If you have an open or closed business that hasn't filed corporate taxes, you are probably wondering "when is the IRS going to contact us?" Or "will we get audited? "Could officers go to jail?" All of these are plausible fears. As we reach 2018, The IRS is shifting their resources towards auditing Corporations and companies who haven't filed their 1120's.
Here are a couple of relevant points/questions for Corporations that haven't filed:
- Are you a valid corporation in your State? Being a valid corporation means paying an annual fee in your State. Every Secretary of State has a look-up feature where you can check your corporation's validity: Secretary of State Website. If you aren't a valid corporation any longer or quit being a valid a few year's back, your approach to compliance is going to be much different. We call non-valid corporations...
- "Just-Kidding Corporations" - if you aren't a valid corporation (see above) or have never filed a corporate return, we might consider you a "just-kidding corporation" and likely bring you into compliance as a "sole-proprietor" and file your business returns as a 1040 - Schedule C or individual return. It depends on how many years that are unfiled to your record keeping in how we decide.

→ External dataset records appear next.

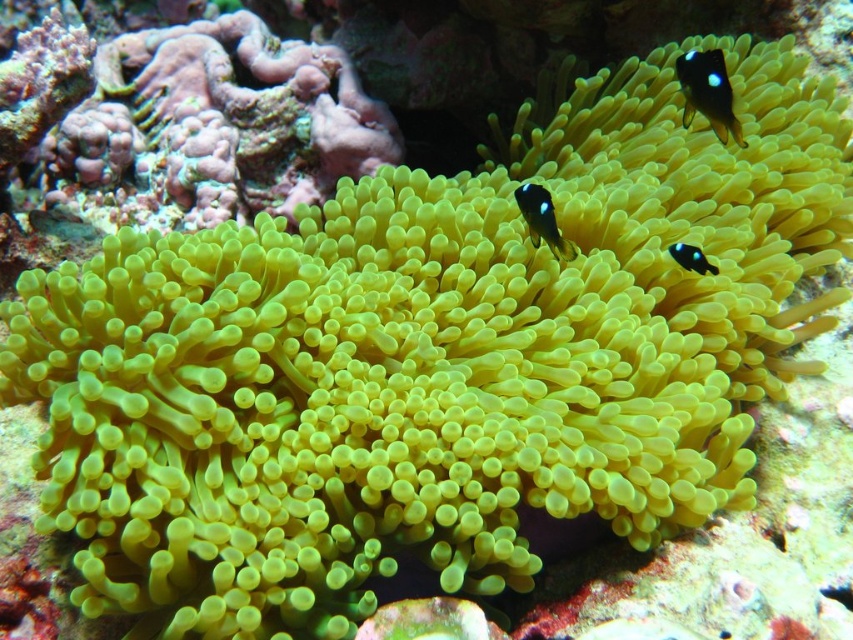 You are an underwater photographer aiming to capture the black glossy fish at upper right and the black glossy fish at center in a single frame. Which fish should you focus on first to ensure both are in the frame without moving your camera?

You should focus on the black glossy fish at center first because it is shorter than the black glossy fish at upper right, so by centering your focus on the shorter fish, you can ensure both are within the frame without needing to adjust your camera position.

You are a marine biologist studying underwater life. You observe the black glossy fish at center in the image. What are the coordinates of its position?

The coordinates of the black glossy fish at center are at point (543, 220).

You are a marine biologist observing this underwater scene from a submarine window. The black glossy fish at center is part of your study. If your submarine window is 5 feet away from the coral formation, can you confirm if the fish is within the 5 feet range from the window?

The black glossy fish at center is 6.00 feet away from the viewer, which is beyond the 5 feet range of the submarine window. Therefore, the fish is outside the immediate 5 feet proximity of the window. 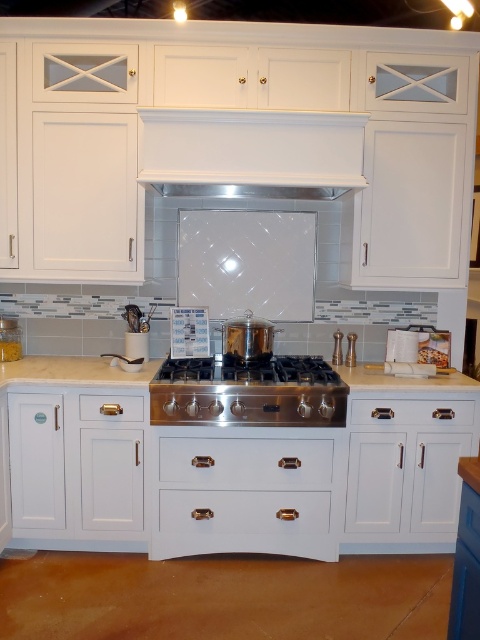 Looking at this image, does satin brass drawer at center have a lesser width compared to white marble countertop at center?

No.

Who is more forward, (214, 444) or (60, 371)?

Positioned in front is point (214, 444).

Find the location of `satin brass drawer at center`. satin brass drawer at center is located at coordinates (245, 461).

Where is `satin brass drawer at center`? This screenshot has width=480, height=640. satin brass drawer at center is located at coordinates (245, 461).

Consider the image. Between white glossy exhaust hood at center and white marble countertop at center, which one is positioned higher?

Positioned higher is white glossy exhaust hood at center.

Who is more distant from viewer, (159, 176) or (149, 369)?

Point (149, 369)

The image size is (480, 640). In order to click on white glossy exhaust hood at center in this screenshot , I will do `click(251, 152)`.

Who is positioned more to the right, stainless steel stove at center or white wood drawer at center?

white wood drawer at center is more to the right.

Is stainless steel stove at center closer to camera compared to white wood drawer at center?

Yes, it is in front of white wood drawer at center.

Who is more forward, (x=276, y=387) or (x=364, y=404)?

Point (x=276, y=387) is in front.

I want to click on stainless steel stove at center, so point(248,392).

- What if the business was closed? You might have our staff research your IRS record to see what would be the best way to handle your closed business to insure that the tax problem does not trickle down to yourself individually. Solutions range from filing all of the corporate returns, filing a final form to show IRS you are officially closed to letting you decide if you want to do nothing after reviewing the odds/pros and cons.

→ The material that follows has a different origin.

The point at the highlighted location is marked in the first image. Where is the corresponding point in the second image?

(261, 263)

- You haven't Filed your Payroll Taxes (941's) Either! Non-filers of 941's have a lot to be concerned about as payroll taxes can be assessed individually to officers as "Trust fund taxes." Important questions to non-filers of 941's is whether you gave your employees W2's and submitted both your W2's and W3's to the Social Security Administration. Action or non-action will have to gauged upon a careful analysis of the legal ramifications, liability individually, etc. The IRS will have three years to assess you individually.